Afterwards, once the initial effect had somewhat worn off, I got a chance to talk to the others, and reflect on the experience. It dawned on me… I had bungy jumped!… that, although I had not stepped anywhere near a cliff or rollercoaster in the past two years, I did then and have always loved heights. I remembered that in high school I had ridden so many roller coasters that I no longer experienced the desired effect. They simply didn’t phase me anymore. I had found my new addiction.

Unfortunately for the other jumpers, two of them discovered that bungy can bring on motion sickness with its up and down motions, and thus, they would not be bungying again. Had it not cost so much, I would have gone up and done it again, right on the spot. Poor guys, I wish they all could have felt what I felt.

When I arrived back at Queenstown that afternoon, I had all the energy in the world, so I went to the bike rental by the water. NZ$15 for 2 hours. It had been so long since I’d ridden a bike that I put the helmet on backwards, but the guy with a head covered in thick, curly black hair, and a face covered in chain grease to match, was nice enough to point it out to me.

“Do you know where’s a good place to ride?”

“Not really. There’s the trail that runs along the lake.”

“How long is it?”

“I don’t know.”

“Ok, then I guess I’ll have to tell you then.”

I wobbled away, trying desperately to regain my rusty skills without tipping over. It took about a block and I was ready to go. I headed around the gardens and along the path that followed the lake-shore, stopping once to chat with an older man who was working on a house.

The path took me to a small marina before ending, and giving way to grass with a skinny path worn through. I rode around to a bridge that dammed and separated the lake from a river where they once tried to mine for gold, and there I turned back. As I was nearing the gardens, I discovered a tire swing down an embankment on the stony shores of the lake.

I stopped to investigate, but was soon driven back by a cold wind and ominous clouds to my kick-standless bike which I had left lying alongside the road. I took one last loop through the gardens before returning to the bike shop.

“How much time do I have left?”

“About 45 minutes,” the guy told me.

“Oh, ok.

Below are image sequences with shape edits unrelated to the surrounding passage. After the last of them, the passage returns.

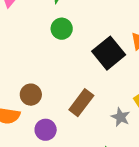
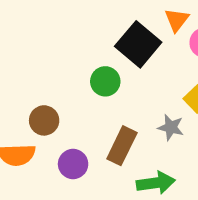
green circle: (62, 29) -> (105, 81), moved
brown rectangle: (81, 103) -> (122, 146), moved

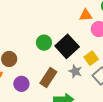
orange triangle: (177, 20) -> (86, 15), turned 40
black square: (138, 44) -> (67, 46), moved

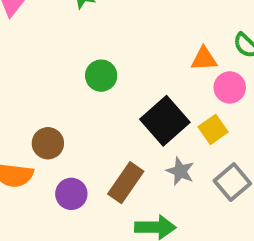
green circle: (44, 43) -> (101, 76), moved
yellow square: (91, 58) -> (213, 129), moved

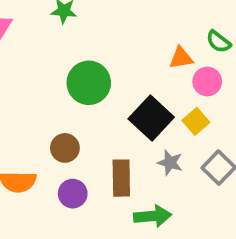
green circle: (101, 76) -> (89, 83), size x1.5
brown circle: (48, 143) -> (65, 148), moved
brown rectangle: (126, 183) -> (121, 178), turned -30

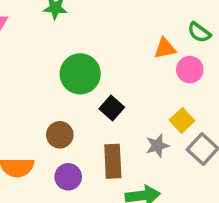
black square: (151, 118) -> (112, 108), moved, size x0.6
yellow square: (196, 121) -> (182, 120), moved
gray star: (170, 163) -> (157, 146), turned -30

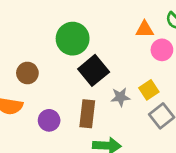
black square: (112, 108) -> (94, 70), size x1.5
brown circle: (60, 135) -> (27, 73), moved
gray star: (157, 146) -> (120, 97), moved

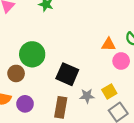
green circle: (73, 39) -> (32, 54), moved
black square: (94, 70) -> (67, 74), turned -30
purple circle: (49, 120) -> (25, 104), moved

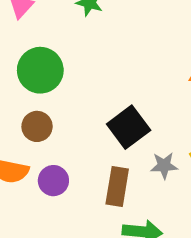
green circle: (32, 54) -> (40, 70), moved
black square: (67, 74) -> (129, 127), turned 30

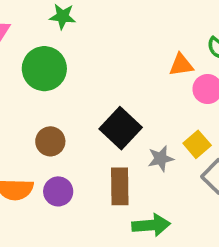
green circle: (40, 70) -> (44, 69), moved
brown circle: (37, 126) -> (50, 141), moved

Thanks. I have no sense of time anymore.”

So I headed around the boardwalk in the other direction around the lake. I wound through tiny trails cut deep into the grass, and down a path that directed me to a “Sunshine Falls, 10 minutes.” The path soon became far too dangerous for an inexperienced mountain biker like myself, and so I walked, pushing the bike along beside me, over the rocks and up the hills. Whether I found the falls or not, I’m not quite sure, because what I saw was fairly unspectacular, though not a waste of time. A stream cascaded down a narrow cut of rocks into the lake below. It looked more like a series of mini-rapids fit for a whitewater-rafting doll than any dramatic death-defying drops for a real canoe.

I returned the bike, and sat down alone, a single girl on a bench by the lakefront with an ice cream cone.

Back at the hostel, I decided to be brave and tell the folks who I had annoyed earlier with my incescent jabber of the impending bungy, that I had done it. A group of people sat around in the living room watching Good Will Hunting. So I joined them, two of them were Welsh, and the rest were English. Finding Nemo followed at my request, and we decided that Finding Nemo would make a great date movie, that children’s movies in general would in fact. It was a pleasent, quiet, anti-climactic evening before I had to catch my bus to Milford Sound the next morning. And I came to discover that even attractive Welsh rugby players aren’t crazy enough or bold enough to jump off a bridge.